[Collected data]
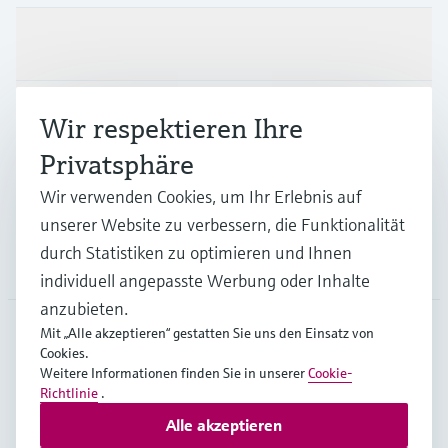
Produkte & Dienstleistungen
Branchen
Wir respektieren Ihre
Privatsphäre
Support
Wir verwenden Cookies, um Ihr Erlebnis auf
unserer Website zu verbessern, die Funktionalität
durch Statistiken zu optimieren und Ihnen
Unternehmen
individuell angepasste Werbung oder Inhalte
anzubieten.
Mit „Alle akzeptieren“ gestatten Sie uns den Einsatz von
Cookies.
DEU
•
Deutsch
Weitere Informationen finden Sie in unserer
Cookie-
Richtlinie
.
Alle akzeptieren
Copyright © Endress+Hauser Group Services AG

==

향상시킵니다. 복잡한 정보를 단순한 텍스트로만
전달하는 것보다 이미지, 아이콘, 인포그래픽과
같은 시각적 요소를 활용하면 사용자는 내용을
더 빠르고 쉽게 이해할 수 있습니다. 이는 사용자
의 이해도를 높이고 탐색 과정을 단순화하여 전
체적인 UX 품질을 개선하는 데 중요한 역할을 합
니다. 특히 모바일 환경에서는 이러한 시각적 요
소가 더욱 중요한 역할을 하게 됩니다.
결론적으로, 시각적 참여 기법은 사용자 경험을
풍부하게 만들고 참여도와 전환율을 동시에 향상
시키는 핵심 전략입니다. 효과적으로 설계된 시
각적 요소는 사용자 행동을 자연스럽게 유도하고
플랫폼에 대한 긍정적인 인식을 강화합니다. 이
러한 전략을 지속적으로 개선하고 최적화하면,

Task prompt — Please write out, exactly as they appear above, only the lines in the stretch from the line with "den Einsatz von" through the line with "Copyright © Endress+Hauser Group Services AG".

Exercise response —
Mit „Alle akzeptieren“ gestatten Sie uns den Einsatz von
Cookies.
DEU
•
Deutsch
Weitere Informationen finden Sie in unserer
Cookie-
Richtlinie
.
Alle akzeptieren
Copyright © Endress+Hauser Group Services AG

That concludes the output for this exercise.